Supplied information:
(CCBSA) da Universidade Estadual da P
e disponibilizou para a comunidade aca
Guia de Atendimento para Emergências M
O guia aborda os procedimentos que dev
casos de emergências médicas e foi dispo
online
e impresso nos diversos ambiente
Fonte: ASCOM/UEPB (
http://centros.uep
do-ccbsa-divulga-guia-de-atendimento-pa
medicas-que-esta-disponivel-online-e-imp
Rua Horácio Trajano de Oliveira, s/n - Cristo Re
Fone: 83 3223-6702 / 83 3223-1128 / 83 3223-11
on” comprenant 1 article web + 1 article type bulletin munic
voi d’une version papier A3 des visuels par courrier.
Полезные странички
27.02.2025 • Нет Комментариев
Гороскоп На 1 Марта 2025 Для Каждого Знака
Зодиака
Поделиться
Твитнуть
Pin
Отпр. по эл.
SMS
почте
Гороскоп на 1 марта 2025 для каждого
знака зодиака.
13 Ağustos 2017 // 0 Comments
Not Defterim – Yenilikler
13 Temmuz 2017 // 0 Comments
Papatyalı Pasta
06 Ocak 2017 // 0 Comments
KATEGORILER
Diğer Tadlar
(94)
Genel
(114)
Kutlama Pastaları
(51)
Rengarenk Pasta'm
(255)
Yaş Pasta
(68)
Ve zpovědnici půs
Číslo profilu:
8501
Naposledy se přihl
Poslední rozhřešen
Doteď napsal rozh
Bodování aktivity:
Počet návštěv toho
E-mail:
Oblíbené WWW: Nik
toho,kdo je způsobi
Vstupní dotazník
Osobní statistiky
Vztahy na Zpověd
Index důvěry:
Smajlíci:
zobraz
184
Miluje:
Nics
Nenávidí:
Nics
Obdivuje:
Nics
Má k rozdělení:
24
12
==
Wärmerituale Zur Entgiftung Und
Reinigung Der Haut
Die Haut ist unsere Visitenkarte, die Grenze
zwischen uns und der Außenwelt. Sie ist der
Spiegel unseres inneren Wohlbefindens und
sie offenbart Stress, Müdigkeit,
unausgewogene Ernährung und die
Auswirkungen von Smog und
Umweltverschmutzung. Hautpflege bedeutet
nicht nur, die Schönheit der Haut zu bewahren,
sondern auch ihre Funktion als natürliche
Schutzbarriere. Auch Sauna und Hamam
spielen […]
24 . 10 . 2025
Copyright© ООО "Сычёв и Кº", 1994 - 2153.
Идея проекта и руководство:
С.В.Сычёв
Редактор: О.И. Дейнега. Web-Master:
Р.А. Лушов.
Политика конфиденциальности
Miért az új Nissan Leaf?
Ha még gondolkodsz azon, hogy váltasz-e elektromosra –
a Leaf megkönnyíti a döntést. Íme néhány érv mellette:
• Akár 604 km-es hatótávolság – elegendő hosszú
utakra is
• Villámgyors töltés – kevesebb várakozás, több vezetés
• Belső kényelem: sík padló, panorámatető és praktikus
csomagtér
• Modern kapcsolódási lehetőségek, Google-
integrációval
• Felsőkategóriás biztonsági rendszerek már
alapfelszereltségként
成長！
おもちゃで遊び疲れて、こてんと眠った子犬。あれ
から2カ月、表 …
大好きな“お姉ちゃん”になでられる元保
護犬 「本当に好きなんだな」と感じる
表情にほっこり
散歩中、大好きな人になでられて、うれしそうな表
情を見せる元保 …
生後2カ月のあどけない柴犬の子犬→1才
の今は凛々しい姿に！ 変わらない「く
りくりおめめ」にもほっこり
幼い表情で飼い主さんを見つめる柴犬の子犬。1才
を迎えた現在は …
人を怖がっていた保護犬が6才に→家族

Your objective:
Looking at the records above, work out how many lines contain "toho". Give the number only.

Written response:
2